▸ **EXERCISE OBJECTIVE**: Produce the full set of records below once more, exactly as they stand.

── ENTRIES SUPPLIED ──

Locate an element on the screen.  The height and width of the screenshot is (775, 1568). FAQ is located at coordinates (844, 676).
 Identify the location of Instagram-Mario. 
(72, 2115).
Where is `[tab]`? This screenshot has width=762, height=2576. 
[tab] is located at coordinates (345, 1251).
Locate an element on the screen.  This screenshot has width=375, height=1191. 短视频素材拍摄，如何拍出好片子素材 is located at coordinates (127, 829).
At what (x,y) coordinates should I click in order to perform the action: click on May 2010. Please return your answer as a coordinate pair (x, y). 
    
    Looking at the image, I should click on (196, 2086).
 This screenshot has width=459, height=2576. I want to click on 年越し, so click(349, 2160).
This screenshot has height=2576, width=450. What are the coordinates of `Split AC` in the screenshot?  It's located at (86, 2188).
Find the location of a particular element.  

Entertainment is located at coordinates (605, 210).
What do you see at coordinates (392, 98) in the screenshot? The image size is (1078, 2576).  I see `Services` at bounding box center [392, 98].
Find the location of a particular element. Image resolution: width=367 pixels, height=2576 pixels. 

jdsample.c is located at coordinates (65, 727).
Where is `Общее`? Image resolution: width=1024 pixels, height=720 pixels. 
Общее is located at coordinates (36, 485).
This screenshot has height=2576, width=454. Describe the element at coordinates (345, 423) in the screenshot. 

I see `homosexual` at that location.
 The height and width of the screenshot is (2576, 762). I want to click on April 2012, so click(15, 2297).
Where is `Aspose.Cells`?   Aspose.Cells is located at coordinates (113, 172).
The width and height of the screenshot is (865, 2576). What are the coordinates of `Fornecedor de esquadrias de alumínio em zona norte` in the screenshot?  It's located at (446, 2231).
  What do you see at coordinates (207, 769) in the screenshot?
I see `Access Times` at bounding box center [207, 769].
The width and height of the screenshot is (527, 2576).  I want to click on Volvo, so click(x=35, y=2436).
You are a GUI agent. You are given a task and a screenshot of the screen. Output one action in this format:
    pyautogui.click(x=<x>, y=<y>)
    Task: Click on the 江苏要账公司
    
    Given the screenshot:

───

▸ **RESPONSE TO THIS EXERCISE**:
Locate an element on the screen.  The height and width of the screenshot is (775, 1568). FAQ is located at coordinates (844, 676).
 Identify the location of Instagram-Mario. 
(72, 2115).
Where is `[tab]`? This screenshot has width=762, height=2576. 
[tab] is located at coordinates (345, 1251).
Locate an element on the screen.  This screenshot has width=375, height=1191. 短视频素材拍摄，如何拍出好片子素材 is located at coordinates (127, 829).
At what (x,y) coordinates should I click in order to perform the action: click on May 2010. Please return your answer as a coordinate pair (x, y). 
    
    Looking at the image, I should click on (196, 2086).
 This screenshot has width=459, height=2576. I want to click on 年越し, so click(349, 2160).
This screenshot has height=2576, width=450. What are the coordinates of `Split AC` in the screenshot?  It's located at (86, 2188).
Find the location of a particular element.  

Entertainment is located at coordinates (605, 210).
What do you see at coordinates (392, 98) in the screenshot? The image size is (1078, 2576).  I see `Services` at bounding box center [392, 98].
Find the location of a particular element. Image resolution: width=367 pixels, height=2576 pixels. 

jdsample.c is located at coordinates (65, 727).
Where is `Общее`? Image resolution: width=1024 pixels, height=720 pixels. 
Общее is located at coordinates (36, 485).
This screenshot has height=2576, width=454. Describe the element at coordinates (345, 423) in the screenshot. 

I see `homosexual` at that location.
 The height and width of the screenshot is (2576, 762). I want to click on April 2012, so click(15, 2297).
Where is `Aspose.Cells`?   Aspose.Cells is located at coordinates (113, 172).
The width and height of the screenshot is (865, 2576). What are the coordinates of `Fornecedor de esquadrias de alumínio em zona norte` in the screenshot?  It's located at (446, 2231).
  What do you see at coordinates (207, 769) in the screenshot?
I see `Access Times` at bounding box center [207, 769].
The width and height of the screenshot is (527, 2576).  I want to click on Volvo, so click(x=35, y=2436).
You are a GUI agent. You are given a task and a screenshot of the screen. Output one action in this format:
    pyautogui.click(x=<x>, y=<y>)
    Task: Click on the 江苏要账公司
    
    Given the screenshot:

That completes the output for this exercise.